Open Access Highly Accessed Open Badges Research

Cluster analysis in severe emphysema subjects using phenotype and genotype data: an exploratory investigation

Michael H Cho12*, George R Washko2, Thomas J Hoffmann3, Gerard J Criner4, Eric A Hoffman5, Fernando J Martinez6, Nan Laird3, John J Reilly7 and Edwin K Silverman12

Author Affiliations

1 Channing Laboratory, Brigham & Women's Hospital, Boston, MA, USA

2 Division of Pulmonary and Critical Care Medicine, Brigham & Women's Hospital, Boston, MA, USA

3 Department of Biostatistics, Harvard School of Public Health, Boston, MA, USA

4 Division of Pulmonary and Critical Care, Temple University School of Medicine, Philadelphia, PA, USA

5 Department of Radiology, Carver College of Medicine, University of Iowa, Iowa City, IA, USA

6 Division of Pulmonary and Critical Care Medicine, University of Michigan Health System, Ann Arbor, MI, USA

7 University of Pittsburgh Medical Center, Pittsburgh, PA, USA

For all author emails, please log on.

Respiratory Research 2010, 11:30  doi:10.1186/1465-9921-11-30

Published: 16 March 2010



Numerous studies have demonstrated associations between genetic markers and COPD, but results have been inconsistent.

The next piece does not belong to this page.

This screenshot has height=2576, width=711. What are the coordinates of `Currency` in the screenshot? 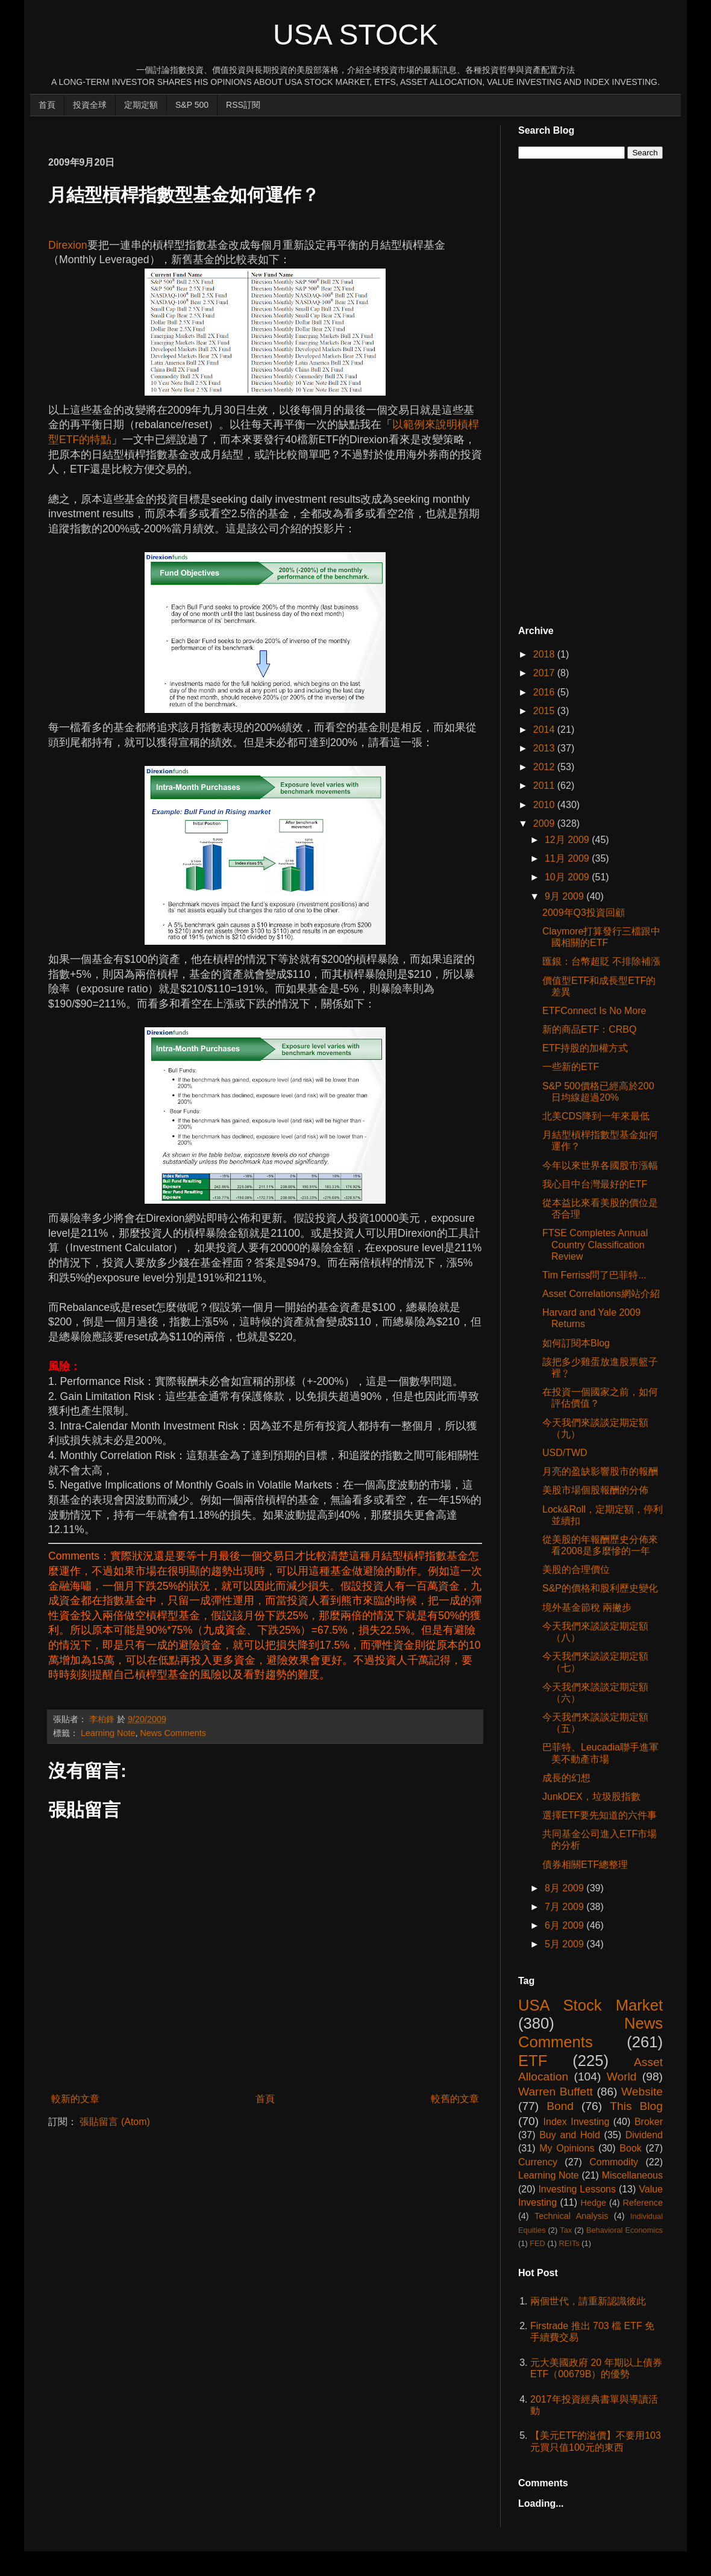 It's located at (537, 2162).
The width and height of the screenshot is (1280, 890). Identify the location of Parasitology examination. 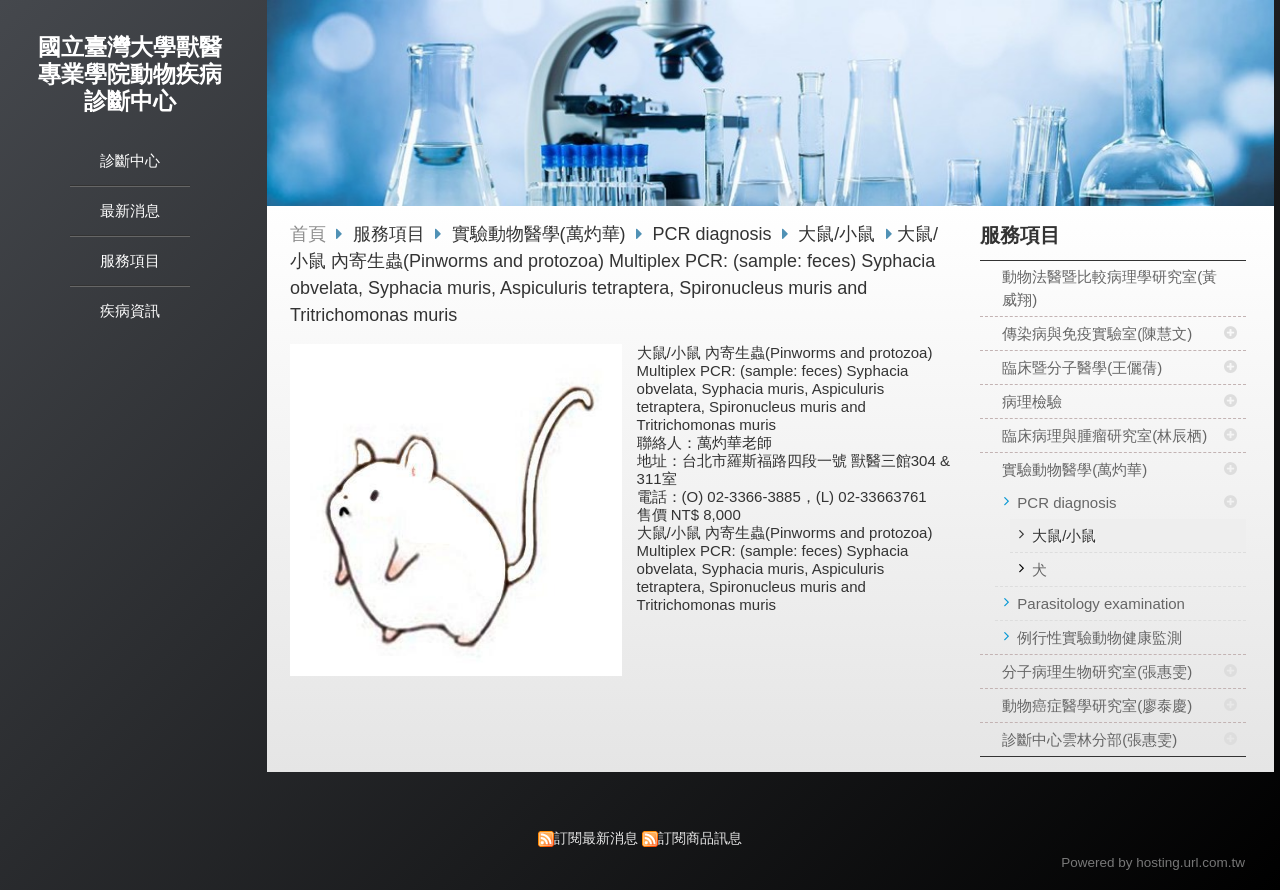 (1101, 603).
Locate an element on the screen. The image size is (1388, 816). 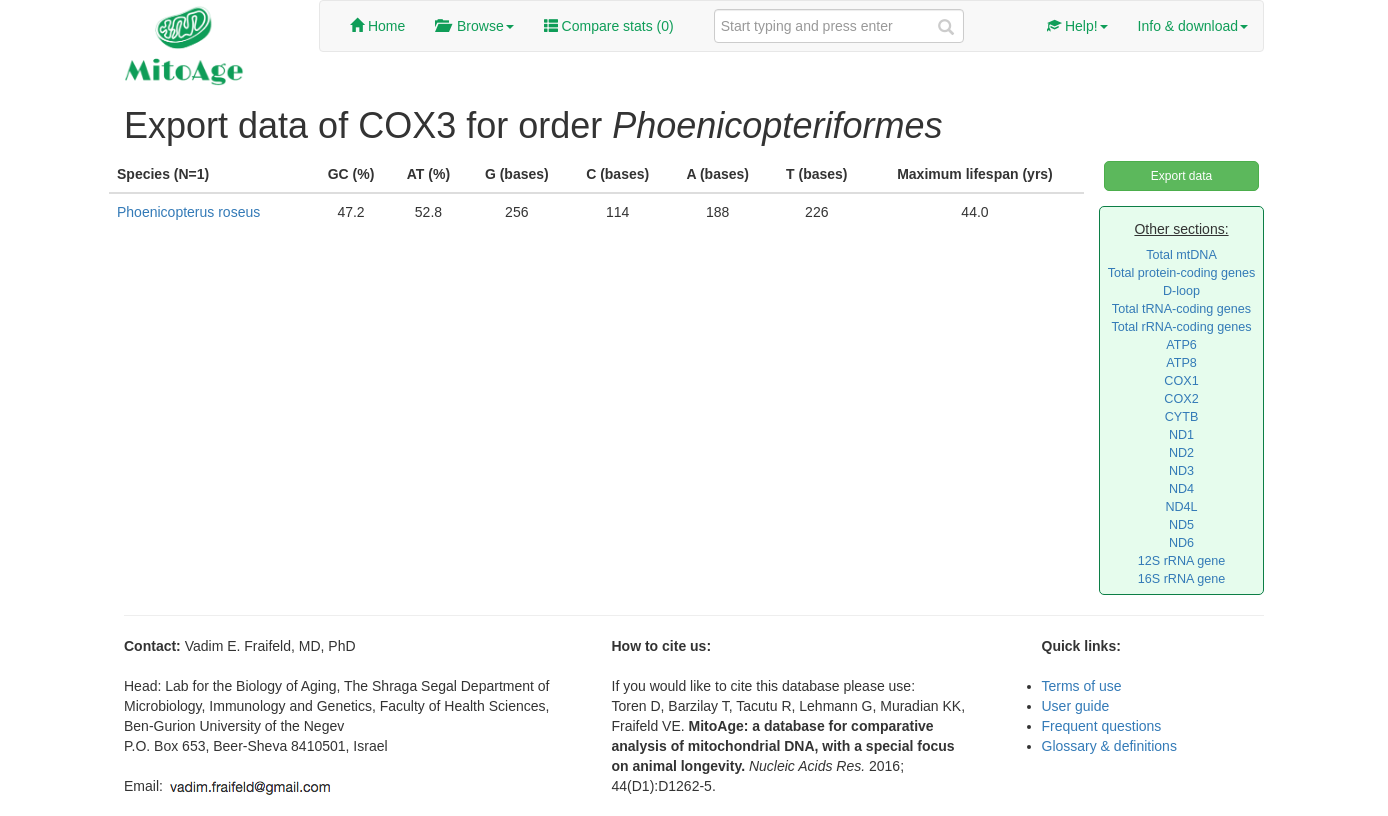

One reason may be heterogeneity in disease definition. Unsupervised learning approaches may assist in understanding disease heterogeneity.


We selected 31 phenotypic variables and 12 SNPs from five candidate genes in 308 subjects in the National Emphysema Treatment Trial (NETT) Genetics Ancillary Study cohort. We used factor analysis to select a subset of phenotypic variables, and then used cluster analysis to identify subtypes of severe emphysema. We examined the phenotypic and genotypic characteristics of each cluster.


We identified six factors accounting for 75% of the shared variability among our initial phenotypic variables. We selected four phenotypic variables from these factors for cluster analysis: 1) post-bronchodilator FEV1 percent predicted, 2) percent bronchodilator responsiveness, and quantitative CT measurements of 3) apical emphysema and 4) airway wall thickness. K-means cluster analysis revealed four clusters, though separation between clusters was modest: 1) emphysema predominant, 2) bronchodilator responsive, with higher FEV1; 3) discordant, with a lower FEV1 despite less severe emphysema and lower airway wall thickness, and 4) airway predominant. Of the genotypes examined, membership in cluster 1 (emphysema-predominant) was associated with TGFB1 SNP rs1800470.


Cluster analysis may identify meaningful disease subtypes and/or groups of related phenotypic variables even in a highly selected group of severe emphysema subjects, and may be useful for genetic association studies.